Heart disease risk behaviors of participants were ranked according to how well they compiled with the 7 factors that the AHA recently defined as critical for optimal heart health. These factors are maintaining a healthy body weight; eating a healthy diet; being physically active; keeping blood pressure, cholesterol and blood glucose within normal ranges; and not smoking.

Only 45 percent of boys and 50 percent of girls in the study met 5 or more of these criteria, and less than 1 percent of the teens were eating an ideal healthy diet: 4.5 or more cups a day of fruits and vegetables, 2 servings of fish a week, 3 ounces a day of whole grains, less than 1,500 mg of salt a day and no more than 450 calories worth of sugar-sweetened drinks a week.

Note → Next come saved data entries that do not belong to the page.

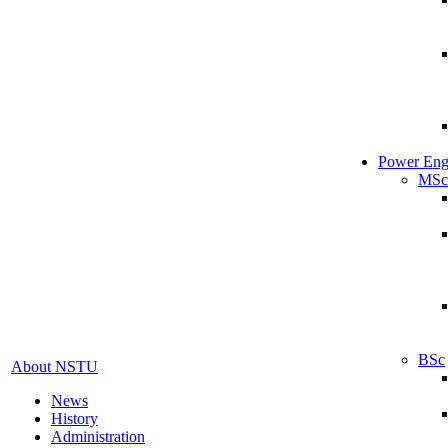
Power Eng
MSc
BSc
About NSTU
News
History
Administration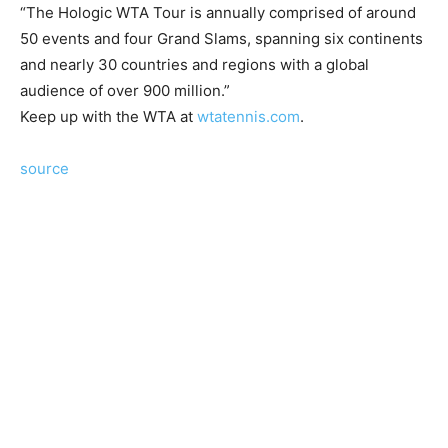
“The Hologic WTA Tour is annually comprised of around
50 events and four Grand Slams, spanning six continents
and nearly 30 countries and regions with a global
audience of over 900 million.”
Keep up with the WTA at
wtatennis.com
.
source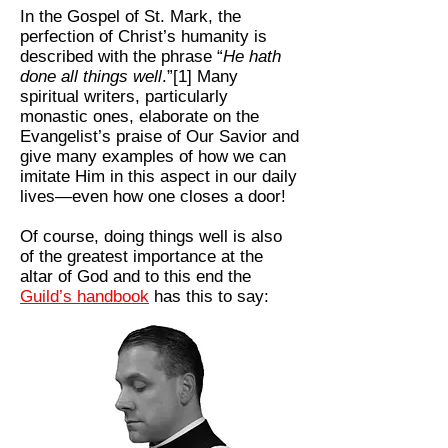
In the Gospel of St. Mark, the
perfection of Christ’s humanity is
described with the phrase “
He hath
done all things well
.”[1] Many
spiritual writers, particularly
monastic ones, elaborate on the
Evangelist’s praise of Our Savior and
give many examples of how we can
imitate Him in this aspect in our daily
lives—even how one closes a door!
Of course, doing things well is also
of the greatest importance at the
altar of God and to this end the
Guild’s handbook
has this to say:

Regarding physical activity, 44 percent of the girls and 67 percent of boys exercised an hour or more per day, with 13 percent of boys and 23 percent of girls not physically active at all. Meanwhile, 20 percent of boys and 17 percent of girls were found to have a poor body mass index (BMI).

Fortunately, it is possible to reverse the unhealthy trends by using treatments that are neither expensive nor complicated. A lifestyle change, like eating a healthy diet and becoming more active every day, can simply lead to improvements in many of the heart disease risk factors.